Few-Shot Relation Learning with Attention for EEG-based Motor Imagery
Classification
- URL: http://arxiv.org/abs/2003.01300v2
- Date: Wed, 19 Aug 2020 06:15:53 GMT
- Title: Few-Shot Relation Learning with Attention for EEG-based Motor Imagery
Classification
- Authors: Sion An, Soopil Kim, Philip Chikontwe and Sang Hyun Park
- Abstract summary: Brain-Computer Interfaces (BCI) based on Electroencephalography (EEG) signals have received a lot of attention.
Motor imagery (MI) data can be used to aid rehabilitation as well as in autonomous driving scenarios.
classification of MI signals is vital for EEG-based BCI systems.
- Score: 11.873435088539459
- License: http://arxiv.org/licenses/nonexclusive-distrib/1.0/
- Abstract: Brain-Computer Interfaces (BCI) based on Electroencephalography (EEG)
signals, in particular motor imagery (MI) data have received a lot of attention
and show the potential towards the design of key technologies both in
healthcare and other industries. MI data is generated when a subject imagines
movement of limbs and can be used to aid rehabilitation as well as in
autonomous driving scenarios. Thus, classification of MI signals is vital for
EEG-based BCI systems. Recently, MI EEG classification techniques using deep
learning have shown improved performance over conventional techniques. However,
due to inter-subject variability, the scarcity of unseen subject data, and low
signal-to-noise ratio, extracting robust features and improving accuracy is
still challenging. In this context, we propose a novel two-way few shot network
that is able to efficiently learn how to learn representative features of
unseen subject categories and how to classify them with limited MI EEG data.

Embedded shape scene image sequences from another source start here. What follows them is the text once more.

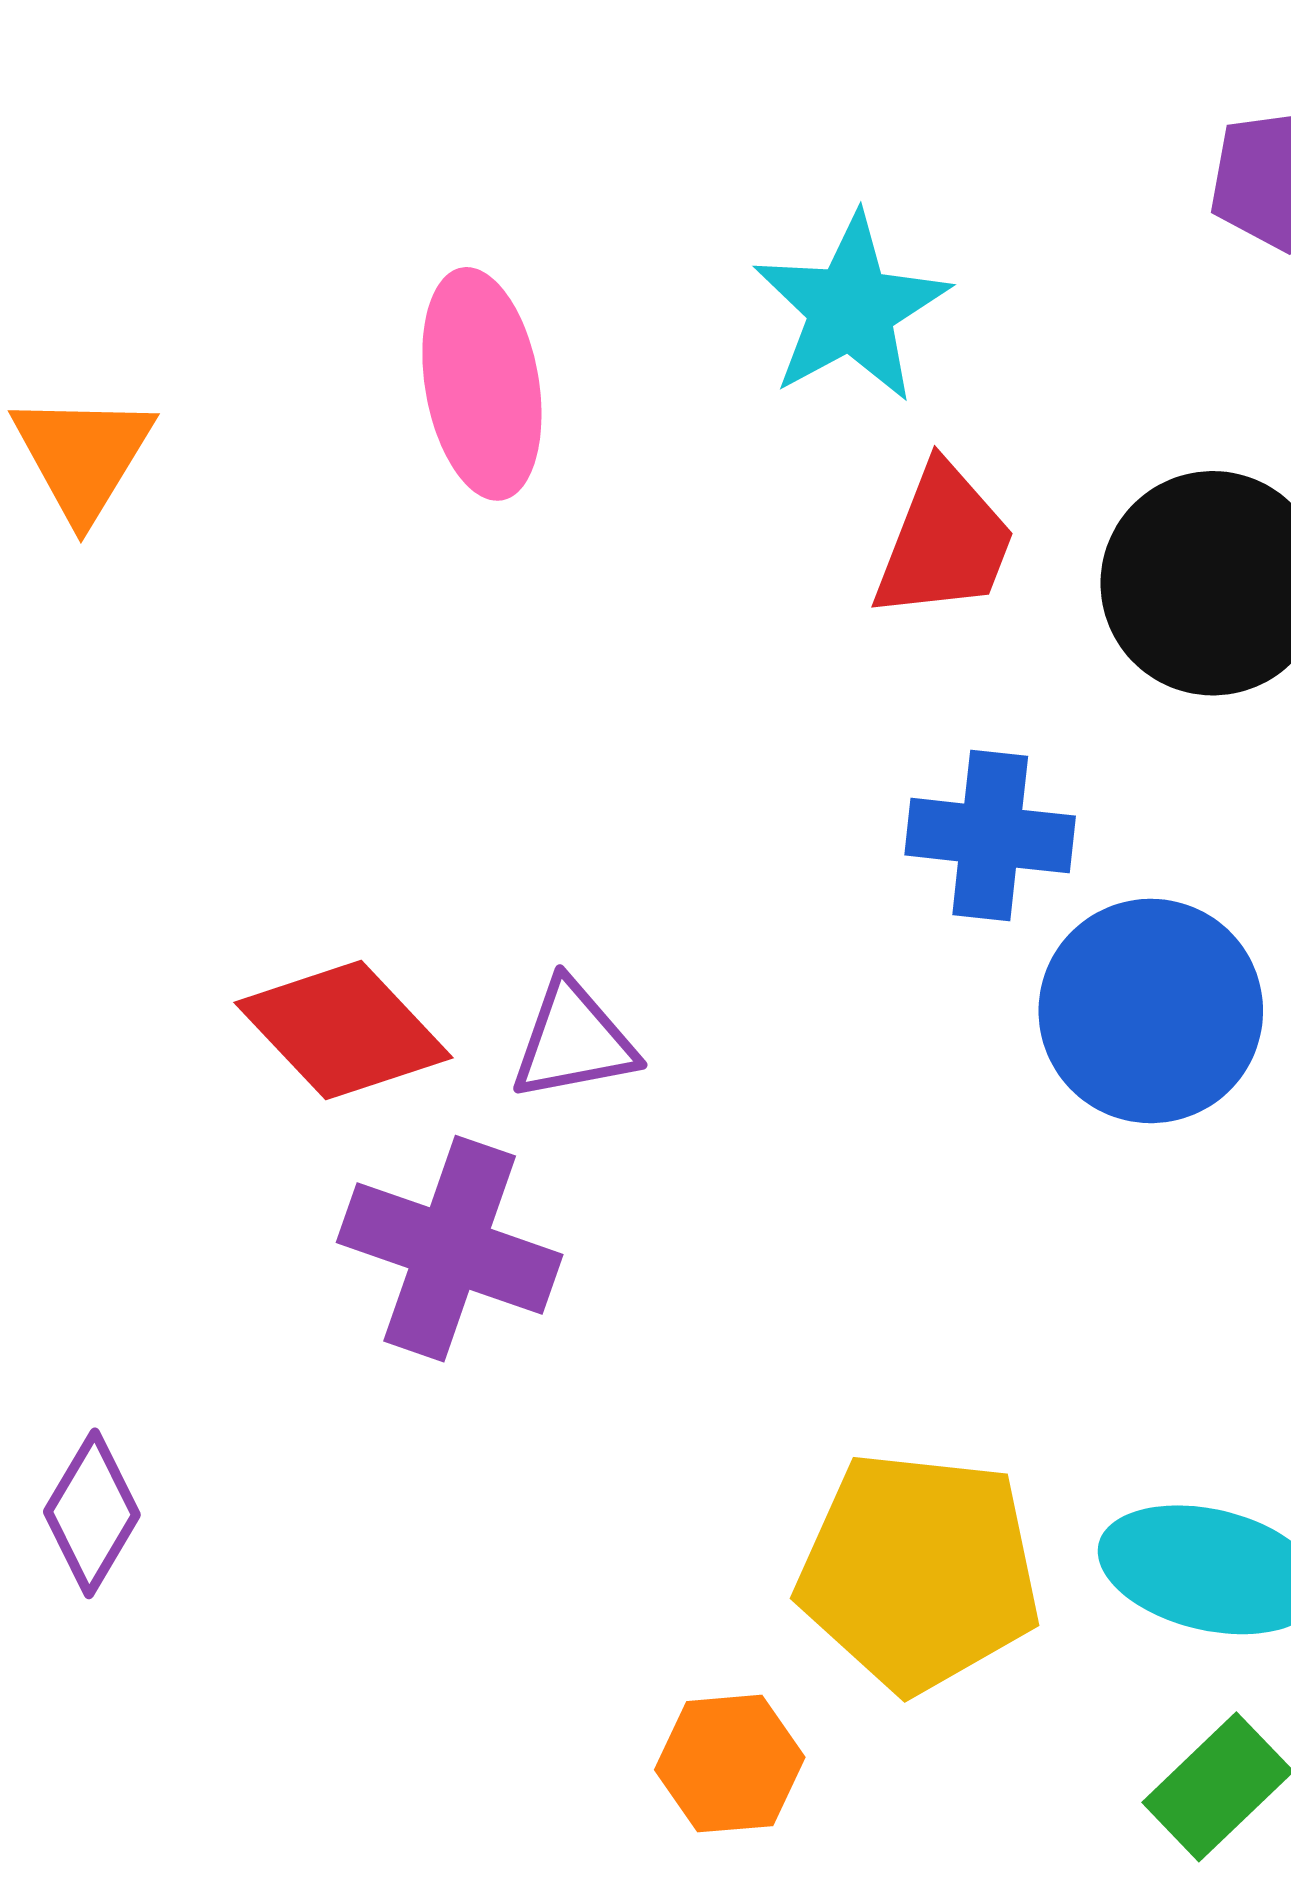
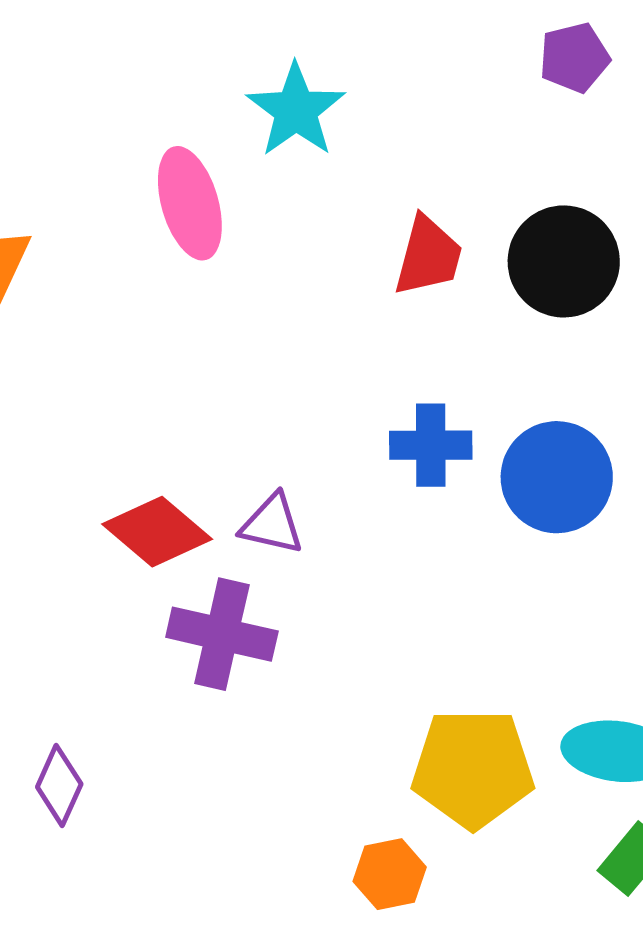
cyan star: (851, 308) -> (296, 110), moved
blue cross: (990, 836) -> (431, 445), moved
purple triangle: (574, 1041) -> (272, 524), turned 30

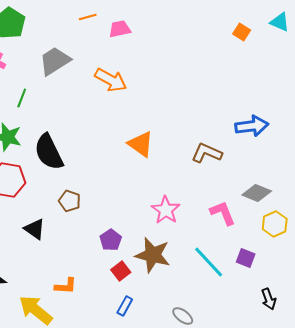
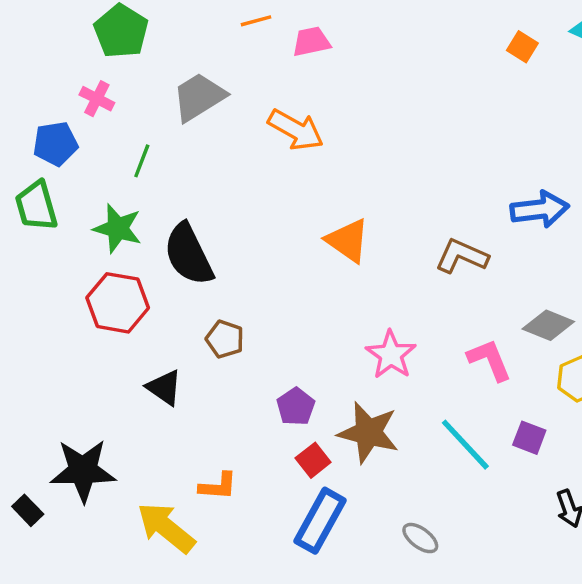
blue rectangle: (125, 306) -> (320, 521), size x1.8

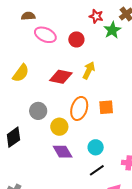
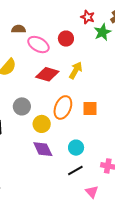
brown semicircle: (28, 16) -> (19, 29), moved
pink ellipse: (45, 35) -> (38, 45), moved

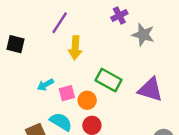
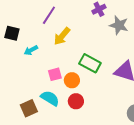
yellow arrow: (75, 48) -> (62, 36), turned 36
cyan arrow: (45, 85) -> (31, 50), moved

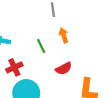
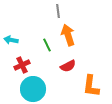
orange arrow: (64, 35) -> (68, 35), size x1.5

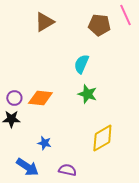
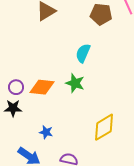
green star: (87, 94) -> (75, 83), moved

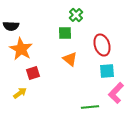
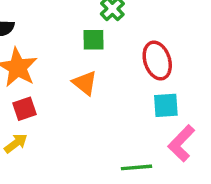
orange triangle: (70, 59) -> (85, 83), moved
red square: (33, 73) -> (24, 109), moved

The pipeline includes an embedding module that learns feature representations
from a set of samples, an attention mechanism for key signal feature discovery,
and a relation module for final classification based on relation scores between
a support set and a query signal. In addition to the unified learning of
feature similarity and a few shot classifier, our method leads to emphasize
informative features in support data relevant to the query data, which
generalizes better on unseen subjects. For evaluation, we used the BCI
competition IV 2b dataset and achieved an 9.3% accuracy improvement in the
20-shot classification task with state-of-the-art performance. Experimental
results demonstrate the effectiveness of employing attention and the overall
generality of our method.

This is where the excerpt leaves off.